To my husband, Hugo, whom I miss too much to bear
My husband was mine for 43 years, and we knew each other for 46 years. He passed away 10 days before our 44th wedding anniversary. In the beginning, I went through the stages of the funeral, burial, and then the difficult tasks of paperwork, etc., which is all a fog to me.
He was brave when he was diagnosed with pancreatic cancer-stage 4, already in his liver, etc., and he was brave during his treatments (to no avail); and when he took his last breath in my arms, only after I told him I'd be OK (a big lie), and to go to God, the light and to my parents waiting for him. From his diagnosis (without any signs or warnings)to his death, he worried about me, leaving me, leaving our home, and how I'd carry on. He knew me well: I am not carrying on at all; I say I try, but in fact, I find it very difficult to go on without him. He is not here; I hope he is out of pain and misery, but to be separated from him after living most of of my life with him is something I cannot put into words. The words pain, sorrow, despair, desperation, loneliness, don't come close to my emotions. Even anger creeps in.

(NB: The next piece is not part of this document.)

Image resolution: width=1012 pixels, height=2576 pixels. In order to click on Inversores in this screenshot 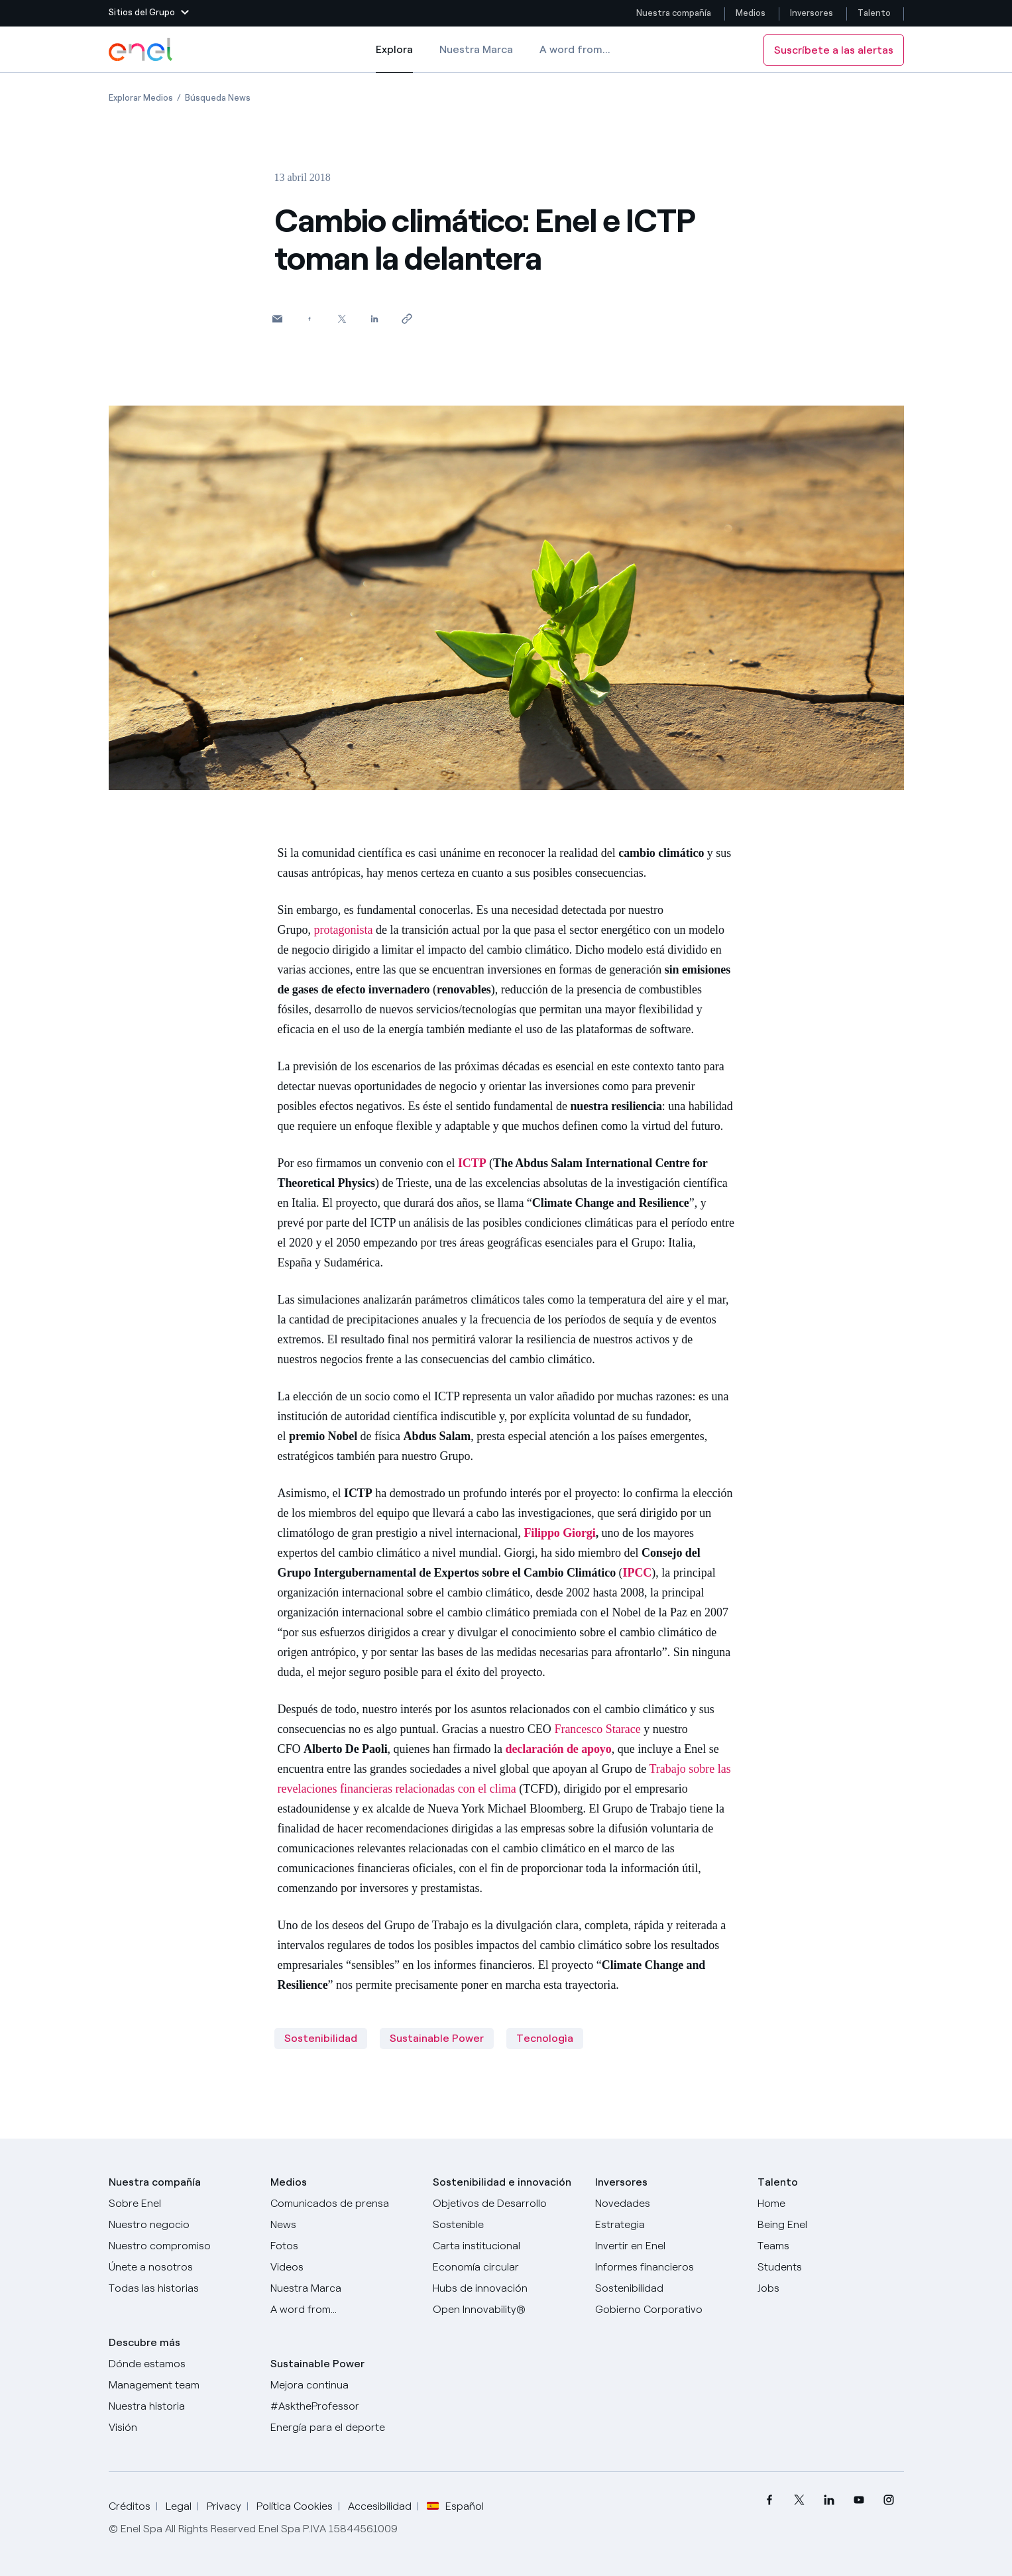 , I will do `click(811, 13)`.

He worked his entire life; it was our turn to change things--downsize from our big home and the cold winters here, and try to live healthy, until at least 80 years old. No, he died at 64, and he kept himself a young-looking 64, energetic, working at his job, around the house that he loved so much. Gone, just like that. No retirement, nothing.
I sometimes have feelings that he is sad he had to leave here, that he misses here, but people of "faith so strong" tell me he is happy in Heaven with God, and doesn't care about here any more. That part of his life is gone, and I find it difficult to understand or to believe.
Many, not just I, have these feelings, many cry like I do, and many women (I've read so many blogs about grief, etc.) wish the same things I do--to not wake up and to be with their deceased spouses.
God will never forgive this, will he? God sees and feels my pain, and maybe he will understand my weakness and forgive me. I don't know how to go on without my husband.
I just don't. I love, miss him so much.